WHAT IS NEEDED
Among the entries, find the lines with the string "Avaro" and report them.

─── DATA UNDER STUDY ───

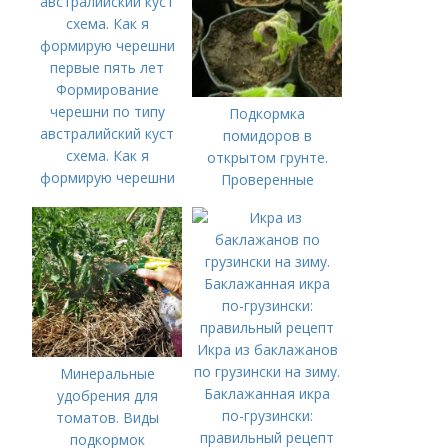
Формирование
черешни по типу
Подкормка
австралийский куст
помидоров в
схема. Как я
открытом грунте.
формирую черешни
Проверенные
первые пять лет
органические и
минеральные
удобрения
Икра из баклажанов
по грузински на зиму.
Минеральные
Баклажанная икра
удобрения для
по-грузински:
томатов. Виды
правильный рецепт
подкормок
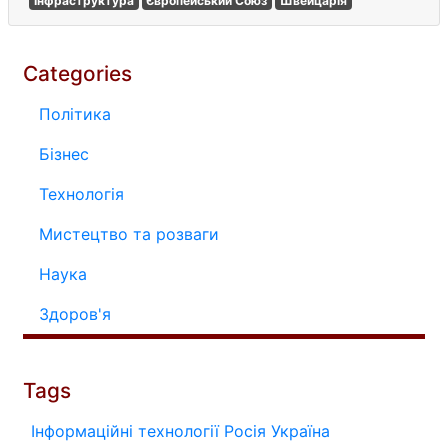
Інфраструктура
Європейський Союз
Швейцарія
Categories
Політика
Бізнес
Технологія
Мистецтво та розваги
Наука
Здоров'я
Tags
Інформаційні технології
Росія
Україна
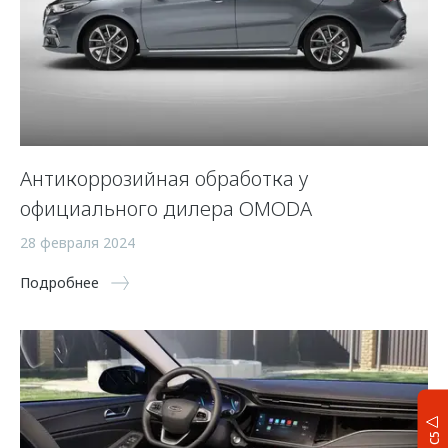
Антикоррозийная обработка у
официального дилера OMODA
28 февраля 2024
Подробнее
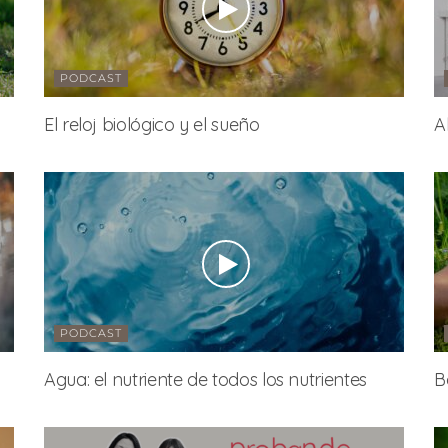
PODCAST
El reloj biológico y el sueño
A
PODCAST
Agua: el nutriente de todos los nutrientes
B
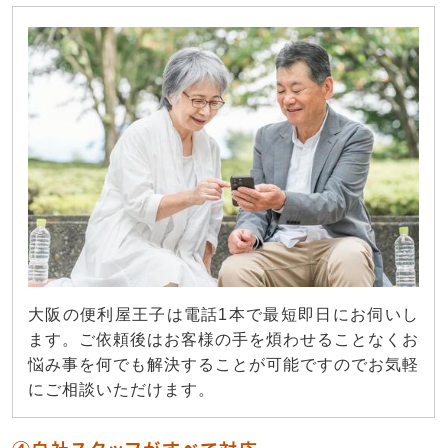
大阪の便利屋王子は電話1本で最短即日にお伺いし
ます。ご依頼後はお客様の手を煩わせることなくお
悩み事を何でも解決することが可能ですのでお気軽
にご相談いただけます。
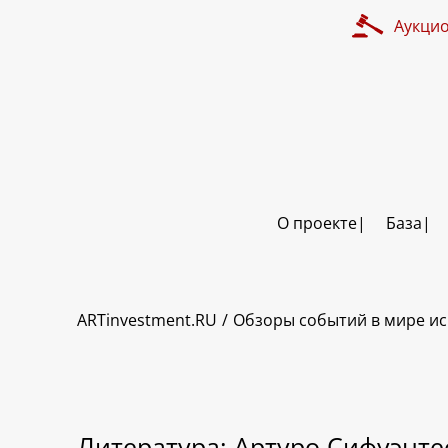
Аукци
О проекте
База
ARTinvestment.RU
Обзоры событий в мире ис
Литература: Артуро Сифуэнтес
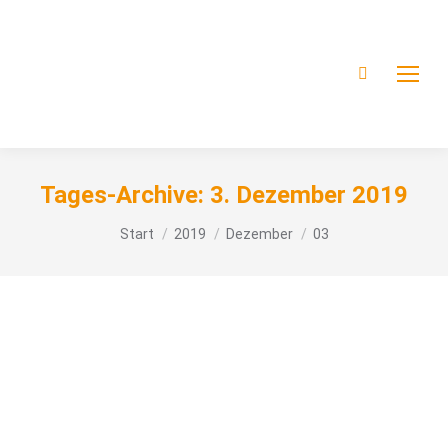
Tages-Archive:
3. Dezember 2019
Sie befinden sich hier:
Start
2019
Dezember
03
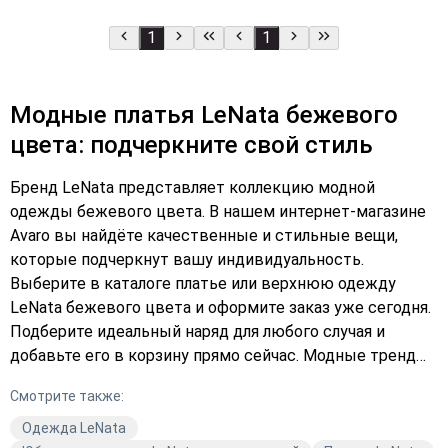
1
1
Модные платья LeNata бежевого
цвета: подчеркните свой стиль
Бренд LeNata представляет коллекцию модной
одежды бежевого цвета. В нашем интернет-магазине
Avaro вы найдёте качественные и стильные вещи,
которые подчеркнут вашу индивидуальность.
Выберите в каталоге платье или верхнюю одежду
LeNata бежевого цвета и оформите заказ уже сегодня.
Подберите идеальный наряд для любого случая и
добавьте его в корзину прямо сейчас. Модные тренды
и качество — вот что отличает одежду LeNata. Не
Смотрите также:
упустите возможность купить стильную вещь по
выгодной цене. Закажите с доставкой из Avaro и
Одежда LeNata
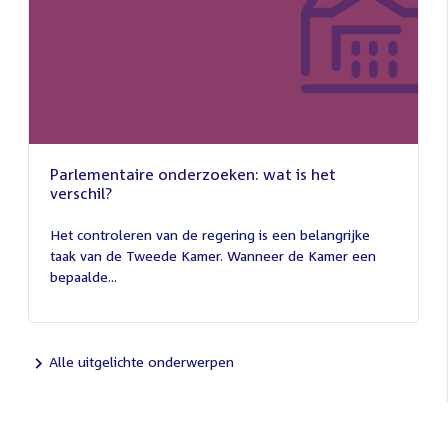
Parlementaire onderzoeken: wat is het
verschil?
13
juli
Het controleren van de regering is een belangrijke
2026
taak van de Tweede Kamer. Wanneer de Kamer een
bepaalde...
Alle uitgelichte onderwerpen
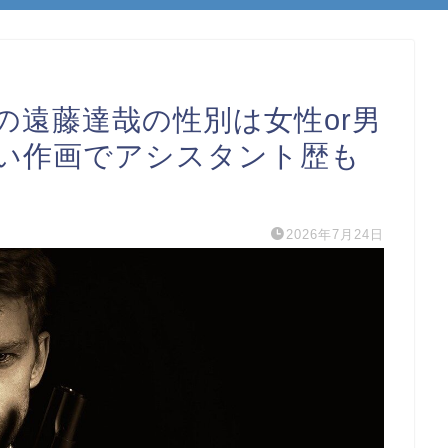
の遠藤達哉の性別は女性or男
い作画でアシスタント歴も
2026年7月24日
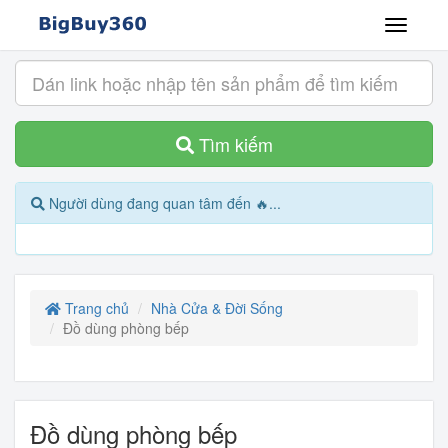
Tìm kiếm
Người dùng đang quan tâm đến 🔥...
Trang chủ
Nhà Cửa & Đời Sống
Đồ dùng phòng bếp
Đồ dùng phòng bếp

───

EXERCISE ANSWER
Avaro вы найдёте качественные и стильные вещи,
выгодной цене. Закажите с доставкой из Avaro и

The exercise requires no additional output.